Postgres VM connections hang

I have two Postgres clusters with Fly, each with 2 VMs in a single region (sea). I haven’t done any special configuration, just flyctl postgres create and then I was off to the races (I love Fly).

Recently (starting earlier this week) I started having connection problems with both clusters. The connections just hang until I restart the VMs manually with flyctl restart. The associated volumes are fine. I’m connecting with the .internal addresses and get the same results whether my server’s trying to connect or I’m trying to connect locally using Wireguard.

I see a lot of critical health checks and restarts when I run flyctl status:

8a178c3e 0       sea    run     running (rpc error: c) 3 total, 3 critical 4        2021-08-12T14:54:44Z
bff97a3f 0       sea    run     running (replica)      3 total, 3 passing  6        2021-08-12T00:47:13Z

The logs consist of the following messages over and over, not sure if these are normal or not:

2021-08-14T16:06:25.097404391Z app[8a178c3e] sea [info] sentinel | 2021-08-14T16:02:14.561Z	WARN	cmd/sentinel.go:276	no keeper info available	{"db": "8e991ba6", "keeper": "ac4024872"}
2021-08-14T16:06:25.097417606Z app[8a178c3e] sea [info] keeper   | 2021-08-14T16:02:15.871Z	INFO	cmd/keeper.go:1505	our db requested role is master
2021-08-14T16:06:25.097430727Z app[8a178c3e] sea [info] keeper   | 2021-08-14T16:02:15.873Z	INFO	cmd/keeper.go:1543	already master
2021-08-14T16:06:25.097493740Z app[8a178c3e] sea [info] keeper   | 2021-08-14T16:02:15.893Z	INFO	cmd/keeper.go:1676	postgres parameters not changed
2021-08-14T16:06:25.097500838Z app[8a178c3e] sea [info] keeper   | 2021-08-14T16:02:15.894Z	INFO	cmd/keeper.go:1703	postgres hba entries not changed
2021-08-14T16:06:25.097514737Z app[8a178c3e] sea [info] proxy    | 2021-08-14T16:02:19.608Z	INFO	cmd/proxy.go:268	master address	{"address": "[fdaa:0:22f0:a7b:ac2:0:2488:2]:5433"}
2021-08-14T16:06:25.097517812Z app[8a178c3e] sea [info] proxy    | 2021-08-14T16:02:19.885Z	INFO	cmd/proxy.go:286	proxying to master address	{"address": "[fdaa:0:22f0:a7b:ac2:0:2488:2]:5433"}

Today the restarts stopped working as well - either they take a very long time or seem to hang indefinitely. As I write this I’ve been waiting for a restart for > 10 mins for one of the clusters.

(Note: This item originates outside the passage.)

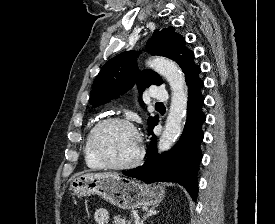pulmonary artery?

Any tips on troubleshooting this?

We’re debugging the rpc errors, these seem to happen when the VM hangs. They might be related to RAM, they seem to happen mostly on 256mb instances.

The “best” fix is to run fly vm stop <id> on the offending instance. This is something we’re trying to automate but it’s a little finicky to get right, and we’d rather solve the bug.

Stopping helped, new instances are accepting connections at least for now. Thanks!

Re: RAM issues, I don’t think that would be my problem. Both clusters use 2 dedicated-cpu-1x w/ 2GB of ram and are currently barely used - we’re prelaunch with this project. Memory usage seems to hang out around ~15% and I’m not seeing any spikes.

Is there a way I can stay up to date with progress on the bugfix?